Yes, that would be actually building something for this project. I have built things for projects before, but those were usually small components or simple modifications or just the attachment of a premade piece. However, for this project, I had to create something from scratch, and it was really challenging yet fun to make sure the models worked as I intended them to.

       b. Is your project's objective, or the way you implemented it, different from anything you have seen?

Though I have done quite a lot with model rocketry before (as mentioned in previous answers), this is my first time seeing and also doing a fully fleshed out experiment on the subject. 

       c. If you believe your work to be unique in some way, what research have you done to confirm that it is?

I’m sure that projects just like this and similar to this have been done before. In fact, one of the sources I used for my research was an article explaining the disadvantages of long rockets (it is the last source in my works cited). However, this is the first and only time that I have personally done something like this.  

4. What was the most challenging part of completing your project?

I’d say the most challenging part was building the model rockets. 

      a. What problems did you encounter, and how did you overcome them?

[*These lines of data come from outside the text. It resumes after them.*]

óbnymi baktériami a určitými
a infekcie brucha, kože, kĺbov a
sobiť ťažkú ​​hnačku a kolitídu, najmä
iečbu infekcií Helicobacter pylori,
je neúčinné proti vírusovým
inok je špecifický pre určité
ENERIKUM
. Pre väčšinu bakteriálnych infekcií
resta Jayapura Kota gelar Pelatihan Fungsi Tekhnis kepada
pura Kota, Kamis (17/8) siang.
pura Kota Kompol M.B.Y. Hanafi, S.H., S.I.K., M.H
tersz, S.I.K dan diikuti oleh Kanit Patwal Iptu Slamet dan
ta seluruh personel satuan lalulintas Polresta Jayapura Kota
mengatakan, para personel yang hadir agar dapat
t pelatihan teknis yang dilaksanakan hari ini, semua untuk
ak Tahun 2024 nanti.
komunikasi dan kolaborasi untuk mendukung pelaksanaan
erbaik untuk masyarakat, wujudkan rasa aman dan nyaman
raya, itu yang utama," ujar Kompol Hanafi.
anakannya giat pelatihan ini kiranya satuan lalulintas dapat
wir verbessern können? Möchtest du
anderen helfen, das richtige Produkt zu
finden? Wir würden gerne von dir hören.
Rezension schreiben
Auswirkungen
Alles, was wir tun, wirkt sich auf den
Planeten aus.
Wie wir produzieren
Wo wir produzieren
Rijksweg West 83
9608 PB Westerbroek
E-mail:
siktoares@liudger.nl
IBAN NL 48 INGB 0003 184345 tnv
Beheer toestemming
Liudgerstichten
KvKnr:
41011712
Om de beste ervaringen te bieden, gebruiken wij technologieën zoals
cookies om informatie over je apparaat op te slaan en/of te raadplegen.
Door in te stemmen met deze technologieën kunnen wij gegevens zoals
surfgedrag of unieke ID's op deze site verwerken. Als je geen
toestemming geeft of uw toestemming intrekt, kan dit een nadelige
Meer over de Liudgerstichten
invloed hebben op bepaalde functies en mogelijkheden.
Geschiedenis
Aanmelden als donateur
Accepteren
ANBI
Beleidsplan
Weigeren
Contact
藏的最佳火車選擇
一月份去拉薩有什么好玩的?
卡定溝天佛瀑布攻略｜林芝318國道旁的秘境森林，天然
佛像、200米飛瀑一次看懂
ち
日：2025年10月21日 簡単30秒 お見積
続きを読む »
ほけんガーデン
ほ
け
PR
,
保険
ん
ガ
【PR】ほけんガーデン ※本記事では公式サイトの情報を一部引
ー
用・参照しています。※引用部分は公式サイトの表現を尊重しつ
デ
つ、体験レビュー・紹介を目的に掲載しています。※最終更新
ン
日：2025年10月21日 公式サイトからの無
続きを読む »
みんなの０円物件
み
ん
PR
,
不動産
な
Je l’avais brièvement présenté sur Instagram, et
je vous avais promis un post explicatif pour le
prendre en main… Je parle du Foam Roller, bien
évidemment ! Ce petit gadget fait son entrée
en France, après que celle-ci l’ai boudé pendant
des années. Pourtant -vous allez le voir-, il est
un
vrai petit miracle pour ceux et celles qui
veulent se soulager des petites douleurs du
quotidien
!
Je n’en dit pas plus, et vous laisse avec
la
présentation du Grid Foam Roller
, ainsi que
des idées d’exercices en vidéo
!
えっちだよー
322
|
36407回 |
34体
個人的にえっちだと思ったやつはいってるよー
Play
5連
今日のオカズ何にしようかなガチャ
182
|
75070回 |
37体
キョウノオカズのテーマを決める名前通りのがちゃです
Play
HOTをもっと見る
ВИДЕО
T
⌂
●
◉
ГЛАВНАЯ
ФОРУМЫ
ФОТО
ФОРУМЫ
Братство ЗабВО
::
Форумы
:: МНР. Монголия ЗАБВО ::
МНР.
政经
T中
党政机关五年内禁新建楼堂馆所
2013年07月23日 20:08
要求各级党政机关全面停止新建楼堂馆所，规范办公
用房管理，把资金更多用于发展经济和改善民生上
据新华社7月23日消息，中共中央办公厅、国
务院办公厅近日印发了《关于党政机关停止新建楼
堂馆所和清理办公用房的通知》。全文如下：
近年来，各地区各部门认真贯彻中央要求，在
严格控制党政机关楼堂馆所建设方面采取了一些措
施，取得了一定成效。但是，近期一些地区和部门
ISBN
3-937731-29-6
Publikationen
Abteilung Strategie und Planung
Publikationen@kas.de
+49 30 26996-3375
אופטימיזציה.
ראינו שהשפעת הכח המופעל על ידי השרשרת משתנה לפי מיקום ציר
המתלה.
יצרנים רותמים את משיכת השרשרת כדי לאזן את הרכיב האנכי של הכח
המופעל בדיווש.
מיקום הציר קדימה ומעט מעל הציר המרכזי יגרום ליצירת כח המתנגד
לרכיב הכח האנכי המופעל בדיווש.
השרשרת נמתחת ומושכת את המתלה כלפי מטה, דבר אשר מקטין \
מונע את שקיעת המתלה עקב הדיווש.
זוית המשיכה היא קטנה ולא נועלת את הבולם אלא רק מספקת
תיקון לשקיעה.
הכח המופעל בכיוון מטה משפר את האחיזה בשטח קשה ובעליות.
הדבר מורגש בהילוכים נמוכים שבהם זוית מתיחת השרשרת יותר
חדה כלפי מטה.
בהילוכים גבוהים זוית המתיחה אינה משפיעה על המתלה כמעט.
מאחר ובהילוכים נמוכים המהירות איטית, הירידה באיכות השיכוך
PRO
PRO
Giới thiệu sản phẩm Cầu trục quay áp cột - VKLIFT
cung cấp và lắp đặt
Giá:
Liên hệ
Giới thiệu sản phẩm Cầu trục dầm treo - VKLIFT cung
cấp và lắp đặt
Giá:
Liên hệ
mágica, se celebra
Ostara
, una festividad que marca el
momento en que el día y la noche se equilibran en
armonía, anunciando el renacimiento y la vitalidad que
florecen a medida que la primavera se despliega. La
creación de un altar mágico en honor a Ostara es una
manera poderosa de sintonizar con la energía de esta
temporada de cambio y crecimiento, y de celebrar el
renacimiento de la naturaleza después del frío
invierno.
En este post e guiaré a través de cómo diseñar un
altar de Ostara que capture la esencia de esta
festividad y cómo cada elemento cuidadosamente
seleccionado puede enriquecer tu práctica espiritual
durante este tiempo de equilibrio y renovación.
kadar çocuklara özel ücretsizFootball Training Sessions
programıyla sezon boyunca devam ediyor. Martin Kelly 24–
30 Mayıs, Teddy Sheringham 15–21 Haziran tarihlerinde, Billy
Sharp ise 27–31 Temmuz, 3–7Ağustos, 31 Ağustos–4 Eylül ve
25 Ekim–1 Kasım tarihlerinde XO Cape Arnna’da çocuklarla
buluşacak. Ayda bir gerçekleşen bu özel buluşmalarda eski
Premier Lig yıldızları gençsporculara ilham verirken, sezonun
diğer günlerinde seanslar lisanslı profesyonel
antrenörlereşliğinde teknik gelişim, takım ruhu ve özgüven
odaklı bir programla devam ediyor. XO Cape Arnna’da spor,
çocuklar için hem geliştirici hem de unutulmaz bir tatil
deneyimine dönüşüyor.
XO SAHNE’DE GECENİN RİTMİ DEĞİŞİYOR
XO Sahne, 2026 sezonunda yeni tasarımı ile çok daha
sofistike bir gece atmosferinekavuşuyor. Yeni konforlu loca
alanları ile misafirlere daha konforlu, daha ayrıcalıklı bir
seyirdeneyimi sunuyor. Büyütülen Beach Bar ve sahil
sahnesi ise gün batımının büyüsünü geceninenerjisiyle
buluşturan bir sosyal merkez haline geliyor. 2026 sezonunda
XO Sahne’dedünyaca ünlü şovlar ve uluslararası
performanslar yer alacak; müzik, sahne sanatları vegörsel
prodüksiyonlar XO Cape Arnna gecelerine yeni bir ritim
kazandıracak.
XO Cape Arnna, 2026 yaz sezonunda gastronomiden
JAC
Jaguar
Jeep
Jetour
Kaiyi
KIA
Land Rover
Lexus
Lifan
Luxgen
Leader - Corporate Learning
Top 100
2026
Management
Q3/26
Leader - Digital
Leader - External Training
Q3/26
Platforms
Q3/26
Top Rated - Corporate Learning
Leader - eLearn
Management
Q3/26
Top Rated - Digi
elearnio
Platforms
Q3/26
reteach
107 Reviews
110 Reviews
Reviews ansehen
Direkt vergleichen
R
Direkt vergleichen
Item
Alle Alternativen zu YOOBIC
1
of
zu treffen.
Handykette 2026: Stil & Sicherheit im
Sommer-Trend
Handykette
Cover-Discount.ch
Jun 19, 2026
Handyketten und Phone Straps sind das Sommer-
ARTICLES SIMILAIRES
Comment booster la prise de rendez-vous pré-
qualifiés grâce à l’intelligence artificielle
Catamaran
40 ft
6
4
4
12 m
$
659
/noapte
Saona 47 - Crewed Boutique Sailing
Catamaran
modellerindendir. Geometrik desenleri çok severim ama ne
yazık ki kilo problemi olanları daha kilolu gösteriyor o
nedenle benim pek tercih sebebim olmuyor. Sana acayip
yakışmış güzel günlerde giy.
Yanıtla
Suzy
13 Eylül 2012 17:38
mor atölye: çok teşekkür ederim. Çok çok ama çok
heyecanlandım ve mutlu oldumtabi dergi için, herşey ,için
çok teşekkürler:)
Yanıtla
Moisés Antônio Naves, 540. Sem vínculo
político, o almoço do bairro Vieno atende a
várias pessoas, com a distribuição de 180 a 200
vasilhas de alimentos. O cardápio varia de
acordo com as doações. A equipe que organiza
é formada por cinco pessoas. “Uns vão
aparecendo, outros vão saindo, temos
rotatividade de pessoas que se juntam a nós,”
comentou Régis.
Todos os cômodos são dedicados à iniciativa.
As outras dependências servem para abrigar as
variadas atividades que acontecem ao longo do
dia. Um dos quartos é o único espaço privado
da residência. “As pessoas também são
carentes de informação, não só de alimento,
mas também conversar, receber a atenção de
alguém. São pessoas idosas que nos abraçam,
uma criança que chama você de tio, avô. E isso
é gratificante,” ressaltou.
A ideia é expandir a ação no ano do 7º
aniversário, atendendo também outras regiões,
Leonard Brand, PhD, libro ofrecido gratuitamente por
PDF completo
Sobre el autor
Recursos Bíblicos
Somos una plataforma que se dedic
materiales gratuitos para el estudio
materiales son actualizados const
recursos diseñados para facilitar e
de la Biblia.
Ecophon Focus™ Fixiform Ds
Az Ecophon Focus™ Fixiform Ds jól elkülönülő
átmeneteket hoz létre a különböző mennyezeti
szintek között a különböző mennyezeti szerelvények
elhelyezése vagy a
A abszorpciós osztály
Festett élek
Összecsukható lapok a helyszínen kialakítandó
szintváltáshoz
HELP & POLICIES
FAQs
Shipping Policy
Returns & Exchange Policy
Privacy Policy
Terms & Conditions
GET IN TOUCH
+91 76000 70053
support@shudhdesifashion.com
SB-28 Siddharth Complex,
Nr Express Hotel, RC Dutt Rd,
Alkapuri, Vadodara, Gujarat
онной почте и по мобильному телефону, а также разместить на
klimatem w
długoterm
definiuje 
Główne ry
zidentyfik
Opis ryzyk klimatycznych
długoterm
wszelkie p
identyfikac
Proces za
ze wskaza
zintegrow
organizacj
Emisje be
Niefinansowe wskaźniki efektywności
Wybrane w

One problem that I faced was the engine being too small to fit into the body tube. In order to solve this problem, I had to make a makeshift engine mount with leftover pieces of cardboard and foam from making the rest of the rocket. 

Another such problem was the body tubes not being long enough to satisfy my needs (the body tubes I ordered were only 18 inches at their longest, but my experiment required 25 and 20-inch rockets), so I used pieces of foam and masking tape to prolong the body tubes. 

      b. What did you learn from overcoming these problems?

From this project I learned that when things just don’t work the way you want them to, you need to improvise to make it work. 

5. If you were going to do this project again, are there any things you would you do differently the next time?

I would 1) prepare materials more thoroughly (make sure I am ordering the right size and right amount of components) 2) research better before starting the experiment 3) start testing at higher levels. 

6. Did working on this project give you any ideas for other projects? 

I would possibly like to work on another project about the effect of the size and shape of fins on a rocket. I did use the same size and placement for all of the fins on the different models of rockets, but I would like to see what some slight variations could do to the rocket. 

7. How did COVID-19 affect the completion of your project?

It did not, as most of the work was done at home.